[How to complete this task] Report every line in the records below that holds the word "либо".
· · · · · · ·
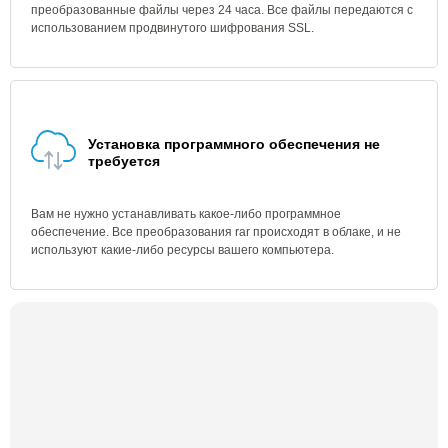
преобразованные файлы через 24 часа. Все файлы передаются с
использованием продвинутого шифрования SSL.
Установка программного обеспечения не
требуется
Вам не нужно устанавливать какое-либо программное
обеспечение. Все преобразования rar происходят в облаке, и не
используют какие-либо ресурсы вашего компьютера.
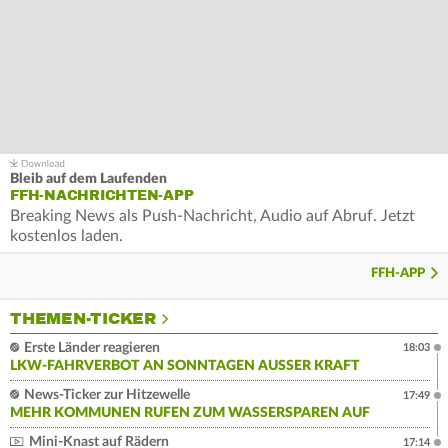
Bleib auf dem Laufenden
FFH-NACHRICHTEN-APP
Breaking News als Push-Nachricht, Audio auf Abruf. Jetzt
kostenlos laden.
FFH-APP
THEMEN-TICKER
Erste Länder reagieren
18:03
LKW-FAHRVERBOT AN SONNTAGEN AUSSER KRAFT
News-Ticker zur Hitzewelle
17:49
MEHR KOMMUNEN RUFEN ZUM WASSERSPAREN AUF
Mini-Knast auf Rädern
17:14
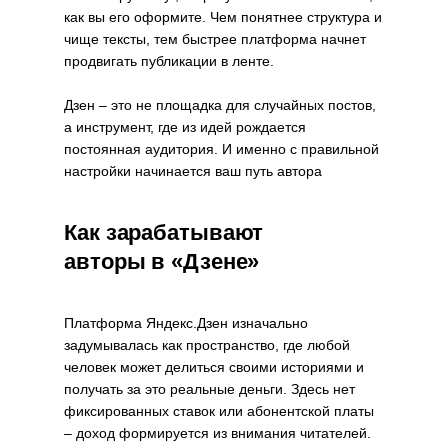
как вы его оформите. Чем понятнее структура и
чище тексты, тем быстрее платформа начнет
продвигать публикации в ленте.
Дзен – это не площадка для случайных постов,
а инструмент, где из идей рождается
постоянная аудитория. И именно с правильной
настройки начинается ваш путь автора
Как зарабатывают
авторы в «Дзене»
Платформа Яндекс.Дзен изначально
задумывалась как пространство, где любой
человек может делиться своими историями и
получать за это реальные деньги. Здесь нет
фиксированных ставок или абонентской платы
– доход формируется из внимания читателей.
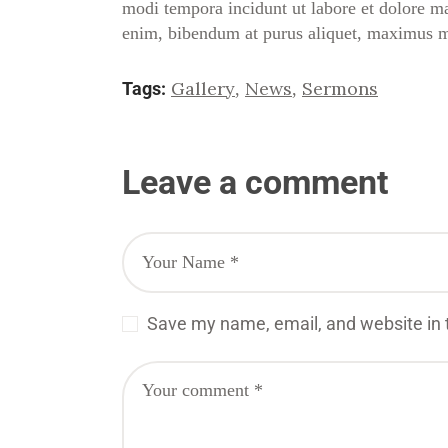
modi tempora incidunt ut labore et dolore 
enim, bibendum at purus aliquet, maximus mole
Gallery
News
Sermons
Tags:
,
,
Leave a comment
Save my name, email, and website in t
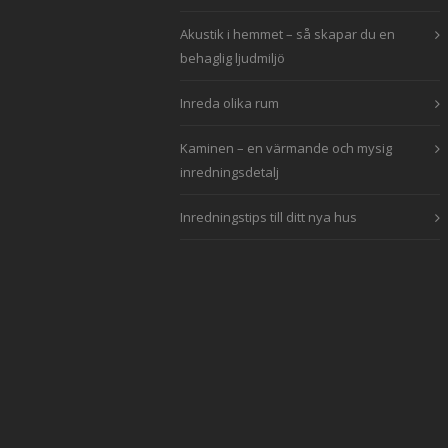
Akustik i hemmet – så skapar du en
behaglig ljudmiljö
Inreda olika rum
Kaminen – en värmande och mysig
inredningsdetalj
Inredningstips till ditt nya hus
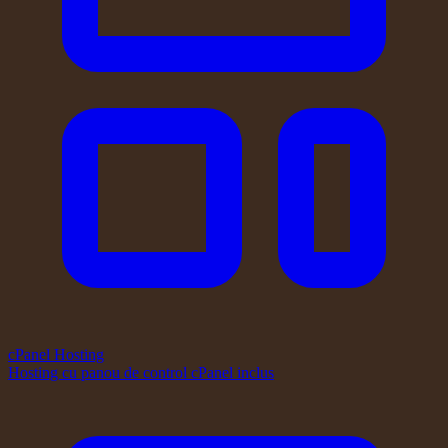
cPanel Hosting
Hosting cu panou de control cPanel inclus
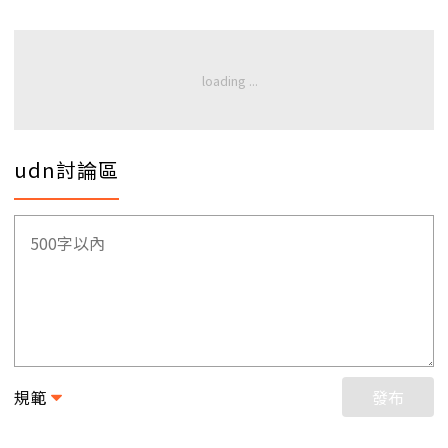
udn討論區
規範
發布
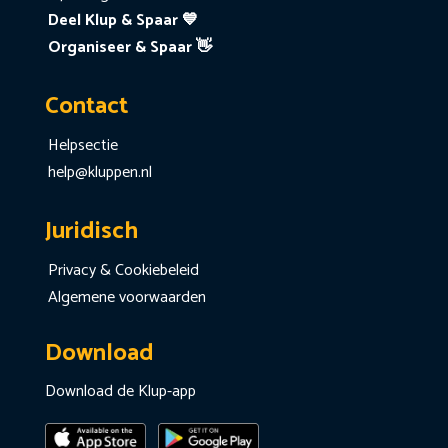
Deel Klup & Spaar 💙
Organiseer & Spaar 👋
Contact
Helpsectie
help@kluppen.nl
Juridisch
Privacy & Cookiebeleid
Algemene voorwaarden
Download
Download de Klup-app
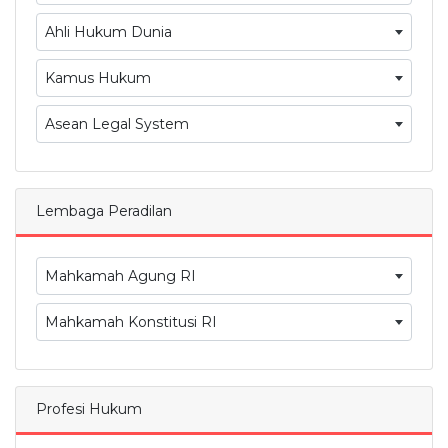
Ahli Hukum Dunia
Kamus Hukum
Asean Legal System
Lembaga Peradilan
Mahkamah Agung RI
Mahkamah Konstitusi RI
Profesi Hukum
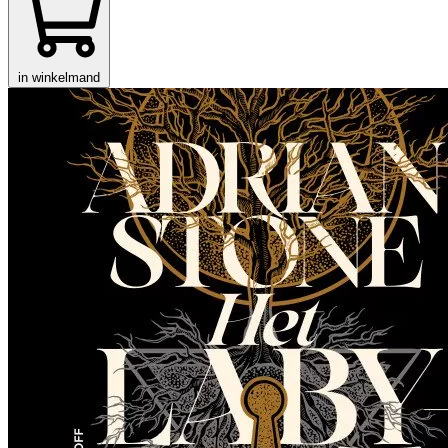
in winkelmand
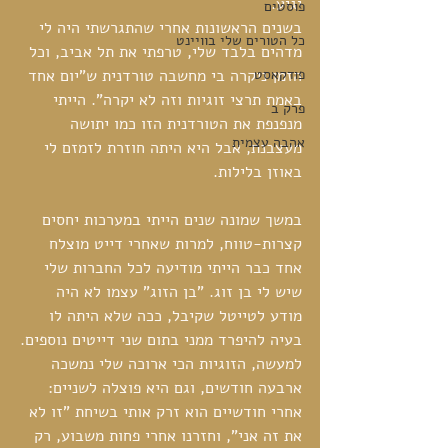
יגיע. 
פוסטים
בשנים הראשונות אחרי שהתגרשתי היה לי 
כל הטורים שלי בוויינט
מדהים בלבד שלי, טרפתי את תל אביב, וכל 
פודקאסט
הזמן ניקרה בי מחשבה טורדנית ש"יום אחד 
באמת תרצי זוגיות וזה לא יקרה". הייתי 
פרק ב
מנפנפת את הטורדנית הזו כמו יתושה 
אהבה עצמית
מעצבנת, אבל היא היתה חוזרת לזמזם לי 
באוזן בלילות.
במשך שמונה שנים הייתי במערכות יחסים 
קצרות-טווח, למרות שאחרי דייט מוצלח 
אחד כבר הייתי מודיעה לכל החברות שלי 
שיש לי בן זוג. "בן הזוג" עצמו לא היה 
מודע לטייטל שקיבל, ככה שלא היתה לו 
בעיה להיפרד ממני בתום שני דייטים נוספים.
למעשה, הזוגיות הכי ארוכה שלי נמשכה 
ארבעה חודשים, וגם היא פוצלה לשניים: 
אחרי חודשיים הוא זרק אותי בשיחת "זו לא 
את זה אני", וחזרנו אחרי פחות משבוע, רק 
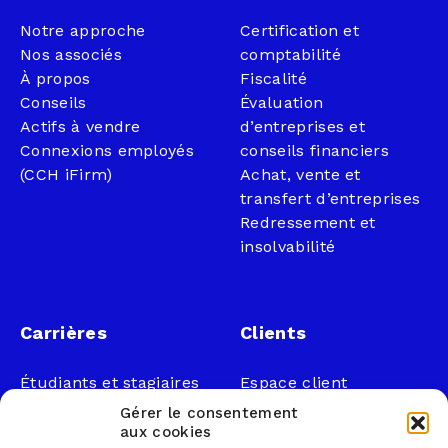
Notre approche
Certification et
Nos associés
comptabilité
À propos
Fiscalité
Conseils
Évaluation
Actifs à vendre
d’entreprises et
Connexions employés
conseils financiers
(CCH iFirm)
Achat, vente et
transfert d’entreprises
Redressement et
insolvabilité
Carrières
Clients
Étudiants et stagiaires
Espace client
Professionnels
Légal
Gérer le consentement
Nous joindre
aux cookies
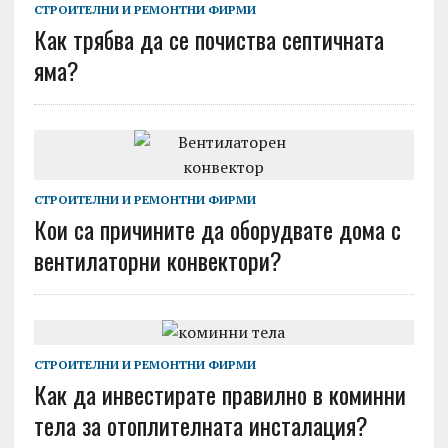
СТРОИТЕЛНИ И РЕМОНТНИ ФИРМИ
Как трябва да се почиства септичната
яма?
СТРОИТЕЛНИ И РЕМОНТНИ ФИРМИ
Кои са причините да оборудвате дома с
вентилаторни конвектори?
СТРОИТЕЛНИ И РЕМОНТНИ ФИРМИ
Как да инвестирате правилно в коминни
тела за отоплителната инсталация?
· · · · · · ·
[Expected answer]
Вам не нужно устанавливать какое-либо программное
используют какие-либо ресурсы вашего компьютера.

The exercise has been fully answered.